Higher codimensional Ueda theory for a compact submanifold with unitary flat normal bundle

TL;DR

This paper generalizes Ueda's theory to higher codimensions, providing conditions for holomorphic foliations near a compact submanifold with flat normal bundle, with applications to Hermitian metrics on line bundles.

Contribution

It extends Ueda's linearizability results to higher codimensional cases and links these to the existence of semi-positive Hermitian metrics on nef line bundles.

Findings

Established a sufficient condition for holomorphic foliation existence near the submanifold.

Connected the foliation theory to the positivity of line bundles.

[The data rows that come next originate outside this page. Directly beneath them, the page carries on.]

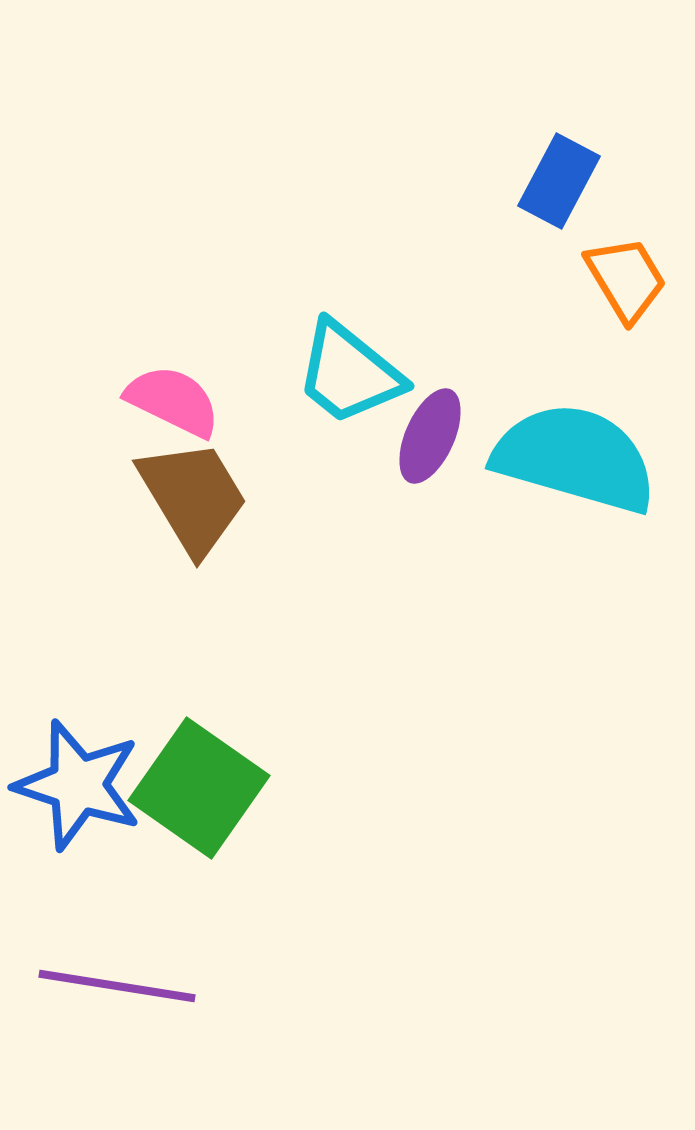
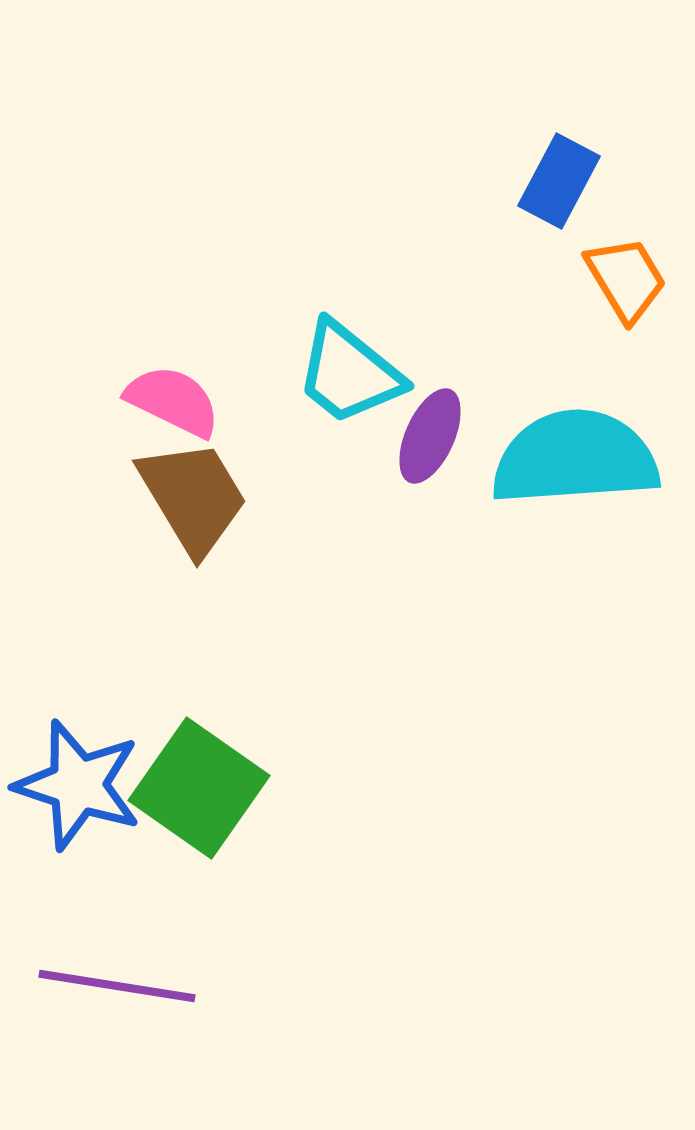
cyan semicircle: rotated 20 degrees counterclockwise
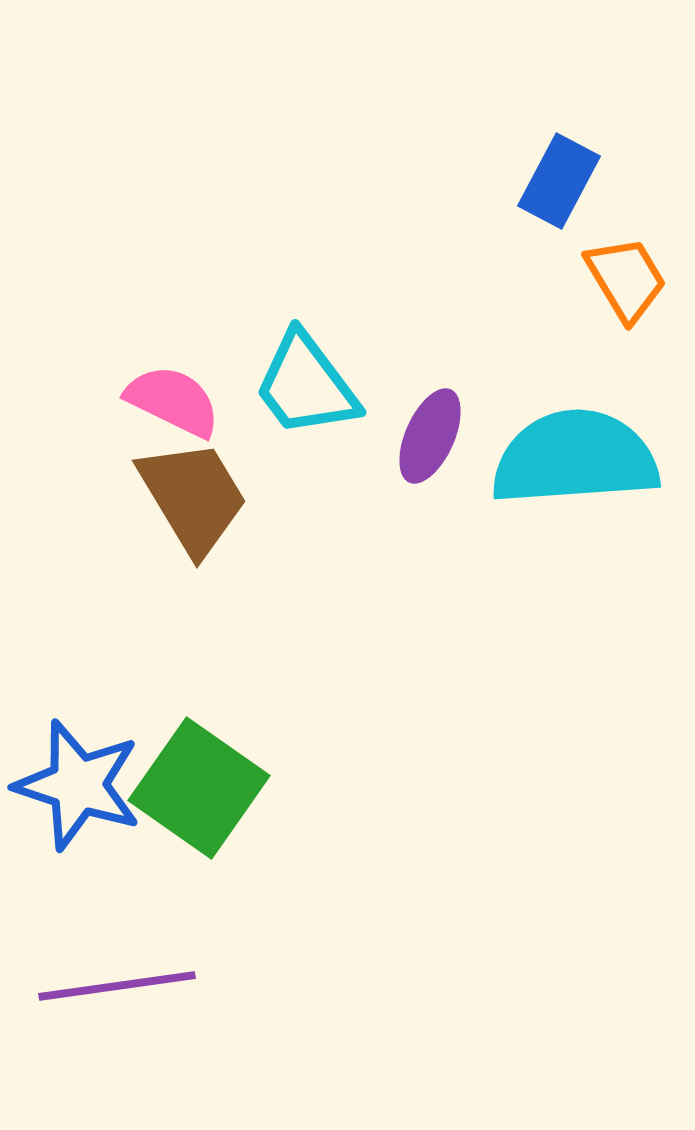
cyan trapezoid: moved 43 px left, 12 px down; rotated 14 degrees clockwise
purple line: rotated 17 degrees counterclockwise
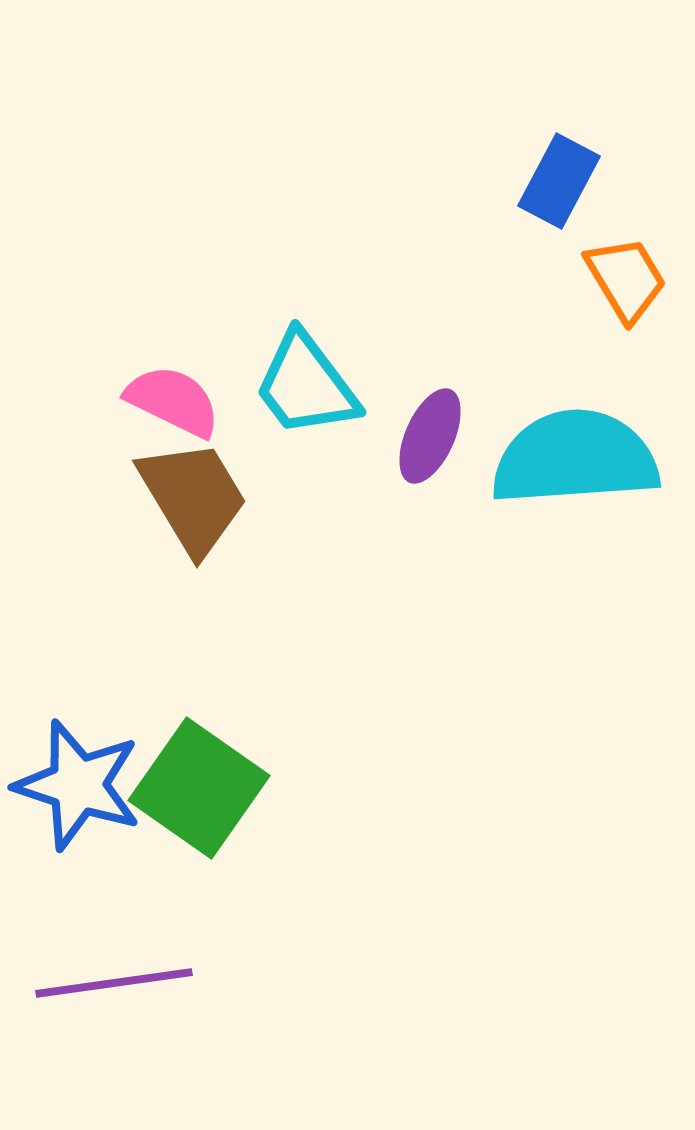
purple line: moved 3 px left, 3 px up
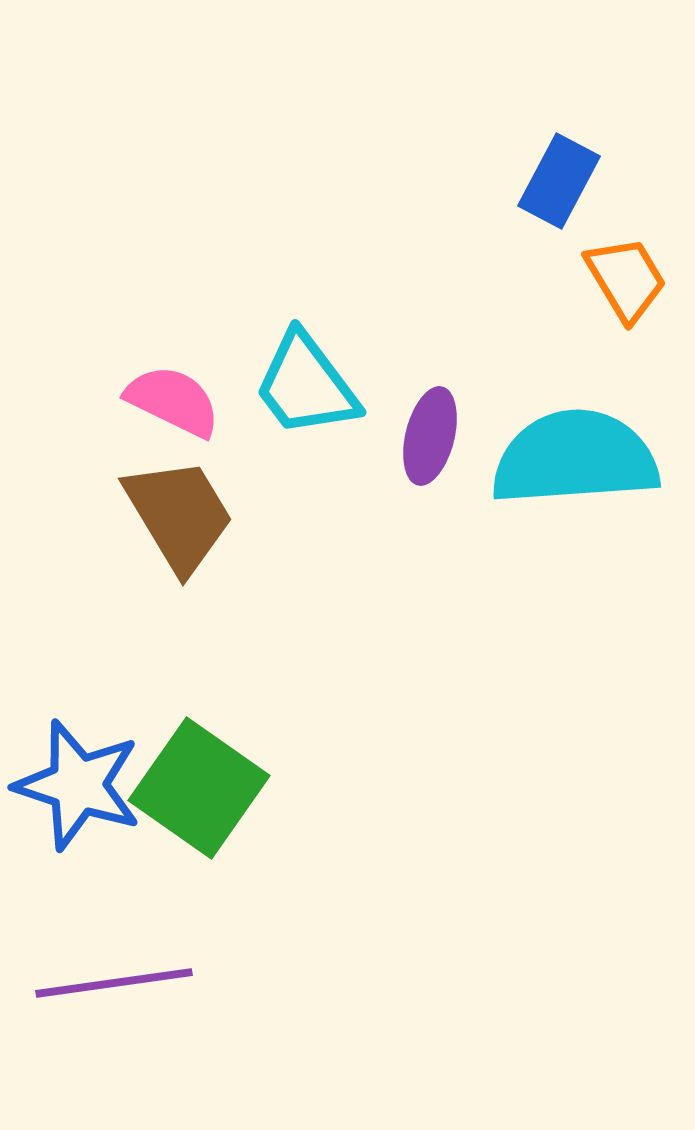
purple ellipse: rotated 10 degrees counterclockwise
brown trapezoid: moved 14 px left, 18 px down
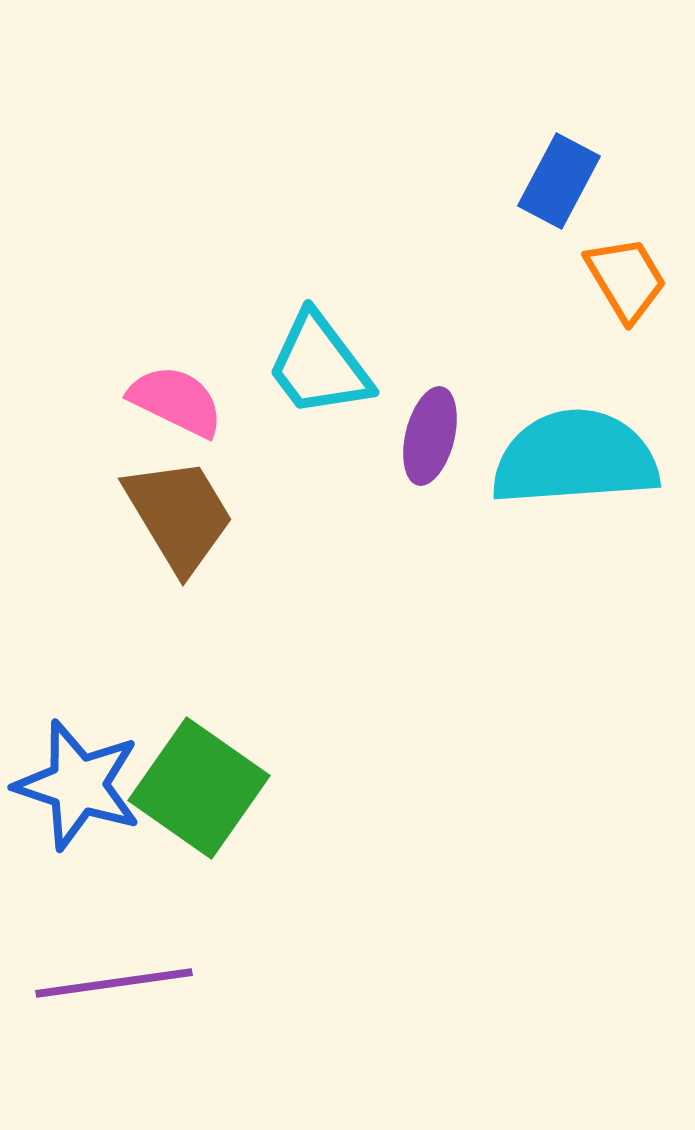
cyan trapezoid: moved 13 px right, 20 px up
pink semicircle: moved 3 px right
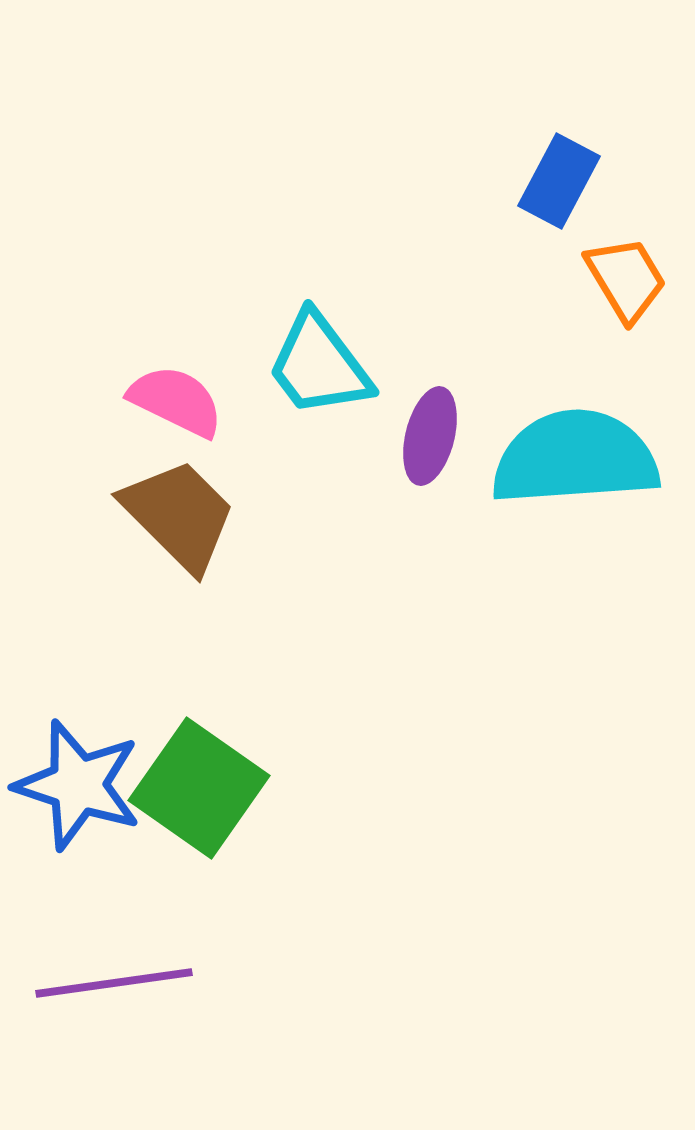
brown trapezoid: rotated 14 degrees counterclockwise
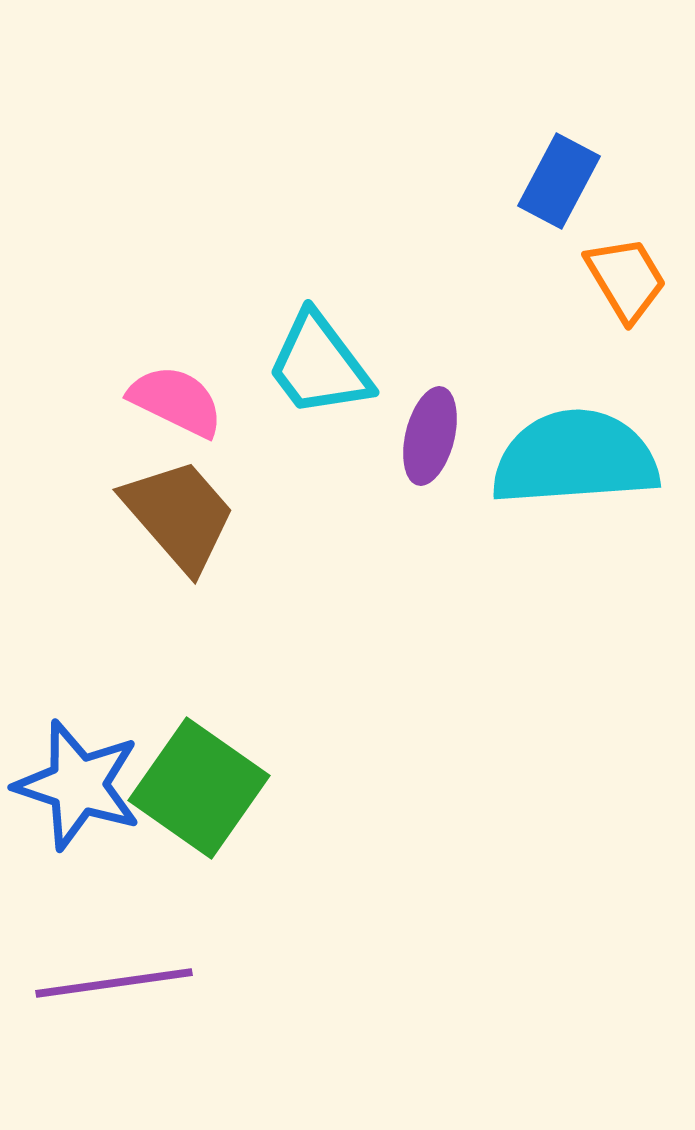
brown trapezoid: rotated 4 degrees clockwise
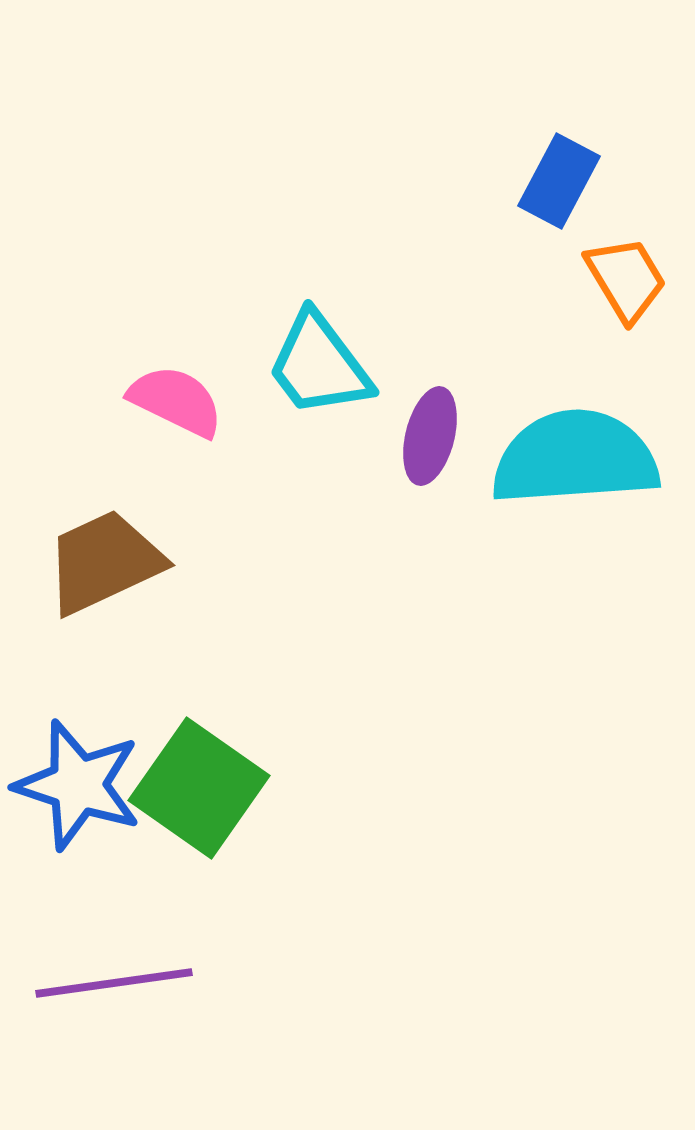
brown trapezoid: moved 75 px left, 47 px down; rotated 74 degrees counterclockwise
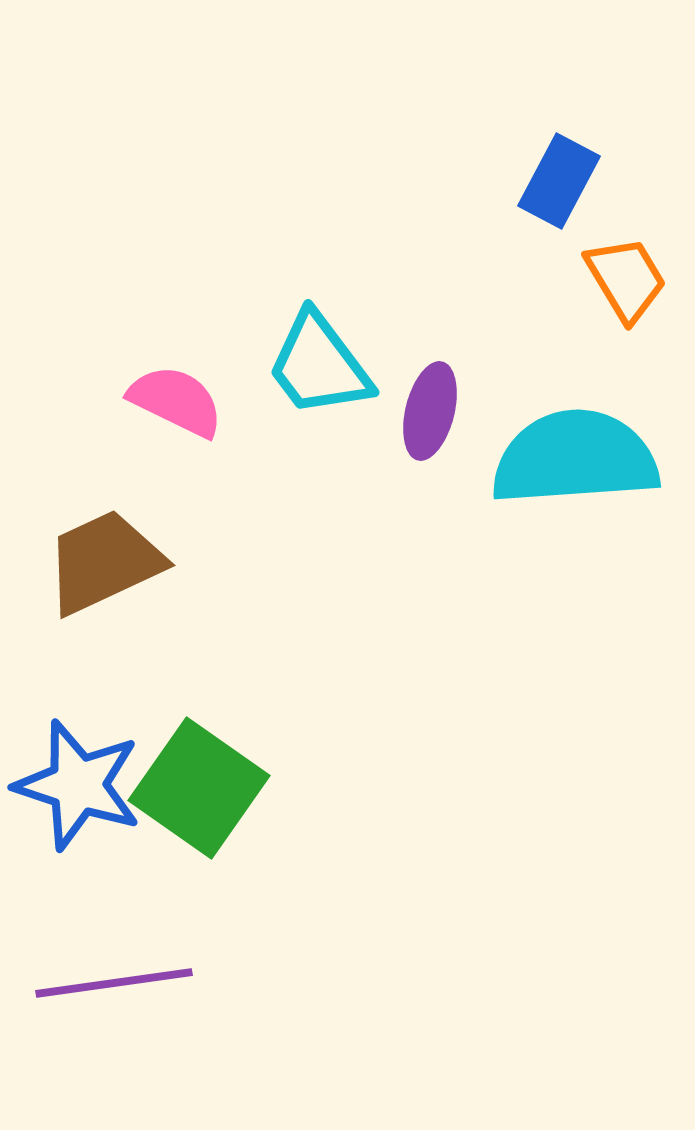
purple ellipse: moved 25 px up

Provided new insights into the neighborhood structure of submanifolds with flat normal bundles.

Abstract

Let $Y$ be a compact complex manifold embedded in a complex manifold with unitary flat normal bundle. Our interest is in a sort of the linearizability problem of a neighborhood of $Y$. As a higher-codimensional generalization of Ueda's result, we give a sufficient condition for the existence of a non-singular holomorphic foliation on a neighborhood of $Y$ which includes $Y$ as a leaf with unitary-linear holonomy. We apply this result to the existence problem of a smooth Hermitian metric with semi-positive curvature on a nef line bundle.